Die Fertigung der Elektro-Lastwagen soll Ende dieses Jahres beginnen. Zunächst ist der Laster jedoch ein Exportprodukt. Da er unter anderem aufgrund seiner Länge und seines Wendekreises noch nicht EU-Vorgaben entspricht, werden die in Ulm gefertigten Lastwagen vorerst in die USA exportiert. 25 der E-Laster liefert Iveco für ein Pilotprojekt an den Hamburger Hafen. In etwa einem Jahr sollen auch Lkw, die den europäischen Standards entsprechen, in Ulm entstehen, wie Marx sagte.
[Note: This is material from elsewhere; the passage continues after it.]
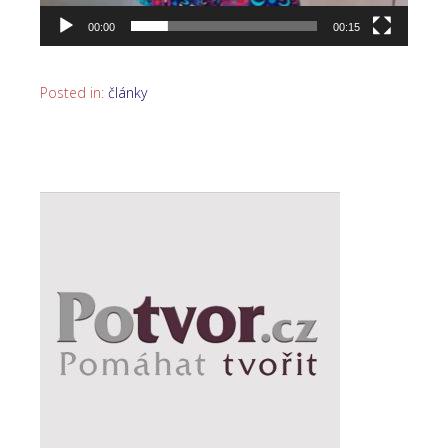
00:00
00:15
Posted in:
články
Iveco setzt auf Brennstoffzelle

Zusätzlich zum Elektro-Lastwagen stellten die beiden Unternehmen einen mit Brennstoffzellen betriebenen Laster vor. Dieser soll ab Ende 2023 ebenfalls in Ulm hergestellt werden. Er setzt auf das gleiche Grundgerüst wie sein Elektro-Pendant.

Verkehrsminister Winfried Hermann (Grüne) begrüßte die Ansiedlung der Elektro-Lkw-Produktion in Ulm und betonte, nun sei es an der Politik, die entsprechende Ladeinfrastruktur sowohl für Elektro- als auch für Brennstoffzellen-Fahrzeuge zu schaffen.

Die Lastwagen werden in Ulm aus zahlreichen zugelieferten Teilen montiert. Das Start-up Nikola steuert dabei wichtige Bauteile für den Antrieb bei, Iveco bringt sich unter anderem bei der Fahrzeugkabine ein. Das Ulmer Unternehmen Iveco Magirus gehört zum niederländisch-britischen Industriekonzern CNH Industrial. Für die Produktion der alternativ betriebenen Lastwagen hat der Konzern ein Joint Venture mit dem Tesla-Konkurrenten Nikola gegründet.